In April, Anthony Joshua, a 27-year-old former Olympic gold medalist, defeated Wladimir Klitschko, the 41-year-old Ukrainian heavyweight who, along with his brother, dominated the heavyweight division for the better part of the last decade. Joshua is from England–the birthplace of modern boxing–where the sport has experienced a spike in popularity over the past several years. Even before the April fight, GQ magazine profiled Joshua, including making a point of his natural gifts despite taking up boxing later in life and claiming that he “isn’t just a boxer; he’s a brand.” The already-high expectations soared after Joshua’s exciting victory over Klitschko, with claims his win could “spark [boxing’s] renewed interest in the US [it’s] slipped from public consciousness since Tyson’s heyday.”
Since boxing’s success is inextricably tied to commercial impact, part of the narrative towards Joshua as the future of boxing includes his plans for becoming a billionaire. For as much commercial backing as Canelo has, Joshua has garnered more. Even in public workouts, Joshua appears more like a walking, punching Under Armour billboard. Joshua, who has not yet fought outside the United Kingdom, is so coveted that both Showtime and HBO agreed to share broadcast rights for his fight against Klitschko—an incredible agreement between “bitter premium cable rivals.”

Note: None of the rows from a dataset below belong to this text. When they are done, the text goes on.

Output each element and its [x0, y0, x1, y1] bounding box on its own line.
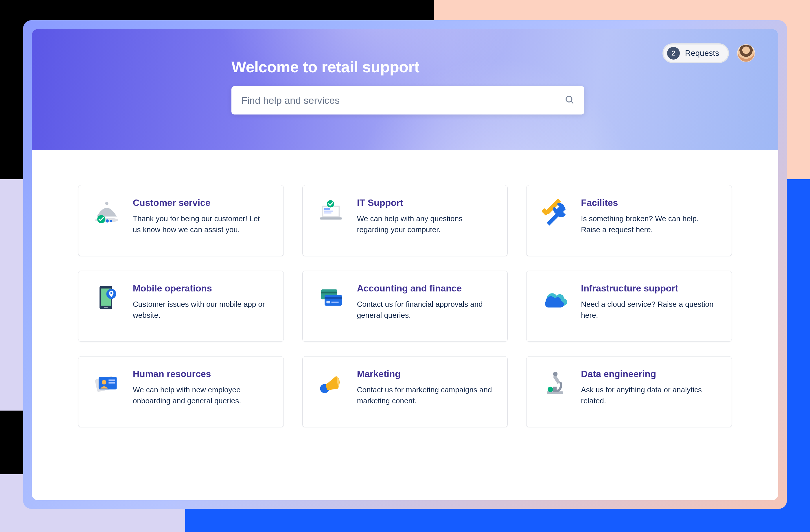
card-title: Customer service — [133, 198, 270, 208]
card-desc: Is something broken? We can help. Raise … — [581, 213, 718, 235]
search-icon — [565, 95, 574, 106]
portal-panel: 2 Requests Welcome to retail support — [32, 29, 778, 500]
svg-rect-22 — [321, 292, 337, 294]
svg-rect-34 — [553, 387, 557, 392]
svg-rect-26 — [331, 302, 338, 303]
card-desc: Contact us for financial approvals and g… — [357, 299, 494, 321]
card-title: Human resources — [133, 369, 270, 379]
card-desc: Contact us for marketing campaigns and m… — [357, 384, 494, 406]
svg-point-29 — [102, 380, 107, 384]
card-marketing[interactable]: Marketing Contact us for marketing campa… — [302, 356, 508, 427]
svg-point-3 — [105, 202, 109, 205]
card-desc: Need a cloud service? Raise a question h… — [581, 299, 718, 321]
svg-rect-23 — [325, 295, 342, 306]
svg-point-36 — [548, 387, 553, 392]
microscope-icon — [540, 369, 569, 398]
card-desc: We can help with new employee onboarding… — [133, 384, 270, 406]
svg-point-5 — [106, 219, 109, 222]
svg-point-35 — [553, 372, 558, 377]
svg-point-13 — [327, 200, 334, 207]
tools-icon — [540, 198, 569, 227]
avatar[interactable] — [737, 44, 755, 62]
card-title: Mobile operations — [133, 283, 270, 294]
card-infrastructure-support[interactable]: Infrastructure support Need a cloud serv… — [526, 271, 732, 342]
svg-rect-31 — [109, 382, 115, 384]
service-dish-icon — [92, 198, 121, 227]
svg-line-1 — [571, 101, 573, 103]
cloud-icon — [540, 283, 569, 312]
laptop-check-icon — [317, 198, 345, 227]
search-bar[interactable] — [231, 86, 584, 115]
card-desc: Customer issues with our mobile app or w… — [133, 299, 270, 321]
card-title: Marketing — [357, 369, 494, 379]
card-title: Data engineering — [581, 369, 718, 379]
svg-rect-25 — [326, 301, 330, 303]
card-customer-service[interactable]: Customer service Thank you for being our… — [78, 185, 284, 256]
card-title: Accounting and finance — [357, 283, 494, 294]
svg-point-20 — [111, 292, 112, 294]
svg-rect-9 — [320, 217, 342, 220]
megaphone-icon — [317, 369, 345, 398]
svg-rect-10 — [324, 208, 330, 210]
cards-grid: Customer service Thank you for being our… — [78, 185, 732, 427]
svg-point-6 — [110, 220, 112, 222]
card-it-support[interactable]: IT Support We can help with any question… — [302, 185, 508, 256]
gradient-frame: 2 Requests Welcome to retail support — [23, 20, 787, 509]
card-title: Infrastructure support — [581, 283, 718, 294]
svg-rect-18 — [104, 307, 108, 308]
cards-section: Customer service Thank you for being our… — [32, 150, 778, 500]
card-title: IT Support — [357, 198, 494, 208]
card-accounting-finance[interactable]: Accounting and finance Contact us for fi… — [302, 271, 508, 342]
requests-button[interactable]: 2 Requests — [662, 44, 729, 63]
requests-label: Requests — [685, 49, 719, 58]
card-desc: We can help with any questions regarding… — [357, 213, 494, 235]
card-data-engineering[interactable]: Data engineering Ask us for anything dat… — [526, 356, 732, 427]
credit-cards-icon — [317, 283, 345, 312]
id-card-icon — [92, 369, 121, 398]
search-input[interactable] — [241, 95, 565, 106]
card-mobile-operations[interactable]: Mobile operations Customer issues with o… — [78, 271, 284, 342]
svg-point-0 — [566, 96, 572, 102]
svg-rect-30 — [109, 380, 115, 381]
svg-rect-24 — [325, 297, 342, 299]
card-facilities[interactable]: Facilites Is something broken? We can he… — [526, 185, 732, 256]
page-title: Welcome to retail support — [231, 58, 660, 76]
svg-rect-11 — [324, 211, 333, 212]
mobile-pin-icon — [92, 283, 121, 312]
svg-rect-12 — [324, 213, 331, 214]
card-title: Facilites — [581, 198, 718, 208]
card-desc: Thank you for being our customer! Let us… — [133, 213, 270, 235]
card-desc: Ask us for anything data or analytics re… — [581, 384, 718, 406]
requests-count-badge: 2 — [667, 47, 680, 60]
card-human-resources[interactable]: Human resources We can help with new emp… — [78, 356, 284, 427]
hero-banner: 2 Requests Welcome to retail support — [32, 29, 778, 150]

Unlike Canelo, Joshua hasn’t faced the same amount of criticism that his Mexican boxing peer has, in part because he fought Klitschko before most expected him to, and beat him after it appeared—for a few rounds—he may lose. Also, much of the English criticism goes to their other heavyweight champion, Tyson Fury; a suicidal, cocaine-snorting boxer who besides being 100 pounds out-of-shape and alternating between retirement and training, has made sexist, homophobic, and anti-Semitic comments. By comparison, it is easy to see why some already consider Anthony Joshua a national hero.
If he loses against Golovkin, Canelo’s marketability will take a massive hit, along with legitimizing many of the criticisms made against him.
Although advertising is not entirely a zero-sum game, Joshua’s increasing marketability has some effect on Canelo. Because he is a heavyweight and speaks English, Joshua will sooner be a household name here in the United States than Canelo will. Canelo must win to keep Joshua from outright passing him in the “who is the face of boxing” conversation. If he loses against Golovkin, Canelo’s marketability will take a massive hit, along with legitimizing many of the criticisms made against him. A loss will mean that Canelo lost to the two best opponents he faced—Floyd Mayweather Jr. being the other, whom he fought to a majority decision loss in 2013.
Of course, the corporations that have invested millions into Canelo will attempt to salvage his career. They will sell a rematch with an even older Golovkin as some redemption. That angle works best, however, when there isn’t a chorus of critics bellowing that a fighter confirmed his assumed fraudulence.
Saturday’s fight is important for both fighters, and for their legacies, but only one of them is fighting for the right to be considered the face of a sport whose popularity is at risk. For Golovkin, Saturday will be the result of years-long quest towards a career-defining fight against the most popular boxer of the current era. For Canelo, however, the result of the fight will decide the next several years of his career and how he’ll ultimately be remembered.